I wanted to set the conch down; it was burning my hands. Foul vapors obscured my view of everything. I couldn't see the table: I reached out to place the shell on its top but I felt empty space. The heat from the smudge seared my palms. I swung to one side and tried again to find the tabletop, and I released the scorching bowl to spare my hand any further damage. I heard a crash as the abalone shattered against the floor.

Still unable to breathe, and coughing now, I made for the door, or where I thought it should be. Just as I was about to reach for the knob, I felt a blast of both noise and air, and I heard the door slam back hard against the wall, as if something—or someone—had fairly exploded into the room.

Mountain and I were running, only not on the gorge rim as we so often did. This time, we were on the slopes of a sharply escalating ascent. There was a feeling of urgency
—
we had to get somewhere in a hurry, or get away from something. We were not running for joy and pleasure but perhaps for our lives
—
or someone else's. Mountain was out in front of me, but he stopped frequently and turned to encourage me on. His tongue hung several inches out of his mouth from exertion, in spite of the intense cold, and he looked at me with anxious eyes. He turned onto a trail that led farther up the alp. “No, no,” I told him, “not that way. We want to go down. We want to go down the mountain, we want to go home.” The wolf looked torn between his instincts and mine. He reluctantly turned back and took the lower trail, but he didn't run ahead as before, staying just behind me instead.

A cold mix of rain and sleet began to pelt us, and I could hardly see the trail. The ground was wet and slippery, and several times my shoes slid and made my stride erratic. I had to get down the mountain, I had to get both of us down the slope as fast as I could or something unimaginably horrible would happen. I tried to run faster but my legs were cold and unresponsive. My foot lodged on a root and I tripped and fell face-first, downhill into mud and musty detritus, which smelled sharply of orange and also earthy, like mushrooms.

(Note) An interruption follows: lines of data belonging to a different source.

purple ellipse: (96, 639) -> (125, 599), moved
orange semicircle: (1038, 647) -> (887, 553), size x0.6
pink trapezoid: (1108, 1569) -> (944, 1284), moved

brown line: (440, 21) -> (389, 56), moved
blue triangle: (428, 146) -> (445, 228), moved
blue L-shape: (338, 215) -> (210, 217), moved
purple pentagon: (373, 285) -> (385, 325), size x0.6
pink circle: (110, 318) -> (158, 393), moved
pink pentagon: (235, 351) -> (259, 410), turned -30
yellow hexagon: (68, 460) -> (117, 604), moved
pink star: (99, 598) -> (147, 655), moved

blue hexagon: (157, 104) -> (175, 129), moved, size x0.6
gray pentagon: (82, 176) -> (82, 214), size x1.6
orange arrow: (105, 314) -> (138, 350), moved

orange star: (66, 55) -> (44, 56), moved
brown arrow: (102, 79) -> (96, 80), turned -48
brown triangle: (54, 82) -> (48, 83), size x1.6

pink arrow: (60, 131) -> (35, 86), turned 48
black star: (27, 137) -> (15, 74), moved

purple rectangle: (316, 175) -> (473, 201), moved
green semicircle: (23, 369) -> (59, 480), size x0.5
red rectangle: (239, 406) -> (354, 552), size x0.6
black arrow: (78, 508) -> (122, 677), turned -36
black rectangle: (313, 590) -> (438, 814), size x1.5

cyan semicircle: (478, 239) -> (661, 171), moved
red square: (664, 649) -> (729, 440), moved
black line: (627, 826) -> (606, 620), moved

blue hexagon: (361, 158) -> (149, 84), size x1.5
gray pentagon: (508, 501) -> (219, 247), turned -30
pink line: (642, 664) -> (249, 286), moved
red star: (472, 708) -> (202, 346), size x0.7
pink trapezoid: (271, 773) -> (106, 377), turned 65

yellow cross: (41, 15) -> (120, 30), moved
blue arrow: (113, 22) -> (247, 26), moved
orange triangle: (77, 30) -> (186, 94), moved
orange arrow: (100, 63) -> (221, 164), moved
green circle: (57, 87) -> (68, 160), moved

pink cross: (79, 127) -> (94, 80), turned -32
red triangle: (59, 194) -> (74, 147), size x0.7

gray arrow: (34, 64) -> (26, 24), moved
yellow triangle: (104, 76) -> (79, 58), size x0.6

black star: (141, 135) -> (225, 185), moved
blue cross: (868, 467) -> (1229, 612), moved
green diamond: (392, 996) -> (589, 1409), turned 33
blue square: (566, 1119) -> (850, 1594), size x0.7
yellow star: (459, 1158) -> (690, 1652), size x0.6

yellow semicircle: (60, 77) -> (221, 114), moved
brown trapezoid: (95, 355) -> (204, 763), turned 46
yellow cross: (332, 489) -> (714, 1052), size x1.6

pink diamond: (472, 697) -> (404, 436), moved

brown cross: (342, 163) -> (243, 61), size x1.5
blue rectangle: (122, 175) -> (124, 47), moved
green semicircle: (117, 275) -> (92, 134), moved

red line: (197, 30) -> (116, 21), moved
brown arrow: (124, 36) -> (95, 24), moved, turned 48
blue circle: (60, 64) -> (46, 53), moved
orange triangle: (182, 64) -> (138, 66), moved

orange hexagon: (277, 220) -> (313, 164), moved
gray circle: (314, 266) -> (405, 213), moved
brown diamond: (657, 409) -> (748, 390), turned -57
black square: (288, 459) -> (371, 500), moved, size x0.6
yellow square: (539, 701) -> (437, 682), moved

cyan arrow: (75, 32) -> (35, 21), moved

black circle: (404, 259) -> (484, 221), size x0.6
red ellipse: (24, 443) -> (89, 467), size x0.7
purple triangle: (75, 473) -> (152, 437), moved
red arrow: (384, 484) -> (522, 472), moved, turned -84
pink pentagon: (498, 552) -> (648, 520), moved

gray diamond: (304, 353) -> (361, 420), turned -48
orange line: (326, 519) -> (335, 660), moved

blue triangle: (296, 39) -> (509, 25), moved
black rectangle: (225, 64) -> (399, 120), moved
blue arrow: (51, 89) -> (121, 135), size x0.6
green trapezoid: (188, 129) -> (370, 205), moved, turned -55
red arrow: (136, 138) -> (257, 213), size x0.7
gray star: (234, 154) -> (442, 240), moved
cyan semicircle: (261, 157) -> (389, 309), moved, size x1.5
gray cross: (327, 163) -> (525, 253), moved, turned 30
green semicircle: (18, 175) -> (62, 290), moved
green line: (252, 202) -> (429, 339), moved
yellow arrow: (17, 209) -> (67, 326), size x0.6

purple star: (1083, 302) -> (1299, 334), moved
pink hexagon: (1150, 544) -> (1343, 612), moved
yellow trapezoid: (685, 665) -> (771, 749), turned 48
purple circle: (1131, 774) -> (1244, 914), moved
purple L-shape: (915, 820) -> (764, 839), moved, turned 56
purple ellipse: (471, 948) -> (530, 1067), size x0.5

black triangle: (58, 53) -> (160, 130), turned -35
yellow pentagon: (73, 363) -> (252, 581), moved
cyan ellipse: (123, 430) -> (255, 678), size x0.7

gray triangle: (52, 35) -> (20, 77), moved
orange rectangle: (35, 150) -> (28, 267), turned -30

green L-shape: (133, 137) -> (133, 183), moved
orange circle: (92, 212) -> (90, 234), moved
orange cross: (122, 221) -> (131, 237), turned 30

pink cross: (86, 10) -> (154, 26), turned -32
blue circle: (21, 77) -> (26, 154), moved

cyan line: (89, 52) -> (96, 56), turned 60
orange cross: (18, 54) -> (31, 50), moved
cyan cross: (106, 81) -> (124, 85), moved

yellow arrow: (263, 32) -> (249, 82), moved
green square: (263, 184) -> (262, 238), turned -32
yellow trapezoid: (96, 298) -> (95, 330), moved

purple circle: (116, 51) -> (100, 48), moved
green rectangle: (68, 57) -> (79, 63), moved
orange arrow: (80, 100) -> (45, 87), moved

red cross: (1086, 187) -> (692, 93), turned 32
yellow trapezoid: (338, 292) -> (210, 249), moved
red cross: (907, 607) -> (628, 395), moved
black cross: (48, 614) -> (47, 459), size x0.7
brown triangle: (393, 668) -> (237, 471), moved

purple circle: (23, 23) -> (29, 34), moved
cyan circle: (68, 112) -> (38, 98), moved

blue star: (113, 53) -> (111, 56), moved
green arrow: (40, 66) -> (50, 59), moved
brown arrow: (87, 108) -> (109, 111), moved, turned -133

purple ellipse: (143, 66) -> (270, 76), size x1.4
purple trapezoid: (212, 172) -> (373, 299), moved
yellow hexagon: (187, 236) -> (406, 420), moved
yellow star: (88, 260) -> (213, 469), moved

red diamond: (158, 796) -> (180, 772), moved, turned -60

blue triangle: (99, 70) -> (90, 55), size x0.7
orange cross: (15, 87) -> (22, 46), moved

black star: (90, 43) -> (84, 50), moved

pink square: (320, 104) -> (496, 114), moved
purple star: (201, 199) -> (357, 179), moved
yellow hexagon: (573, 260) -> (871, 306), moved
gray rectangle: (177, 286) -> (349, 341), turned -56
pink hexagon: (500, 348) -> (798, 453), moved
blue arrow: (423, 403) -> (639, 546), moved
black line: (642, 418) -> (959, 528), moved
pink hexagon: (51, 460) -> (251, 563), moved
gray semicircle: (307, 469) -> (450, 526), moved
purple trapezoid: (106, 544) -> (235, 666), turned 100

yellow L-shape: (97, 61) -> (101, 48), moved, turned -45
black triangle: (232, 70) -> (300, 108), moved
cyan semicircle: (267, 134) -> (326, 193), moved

I tried to pick myself up but my arms wouldn't move
—
I couldn't raise them from the ground. I cried out in pain. Mountain lay down beside me and nuzzled my neck, his breath heavy and moist. He beckoned me to climb on his back, to take hold of the long ruff of mane at his neck and ride on him. I managed to grasp a fistful of fur. Instantly, I felt him lifting me as he rose, and I was somehow small enough to ride him, to ride on his strong back, his thick coat surrounding me and keeping me warm, my only connection that one handful of hair that bound me to the back of him as he loped effortlessly away from danger, away from the cold, away down the mountain to safety and home.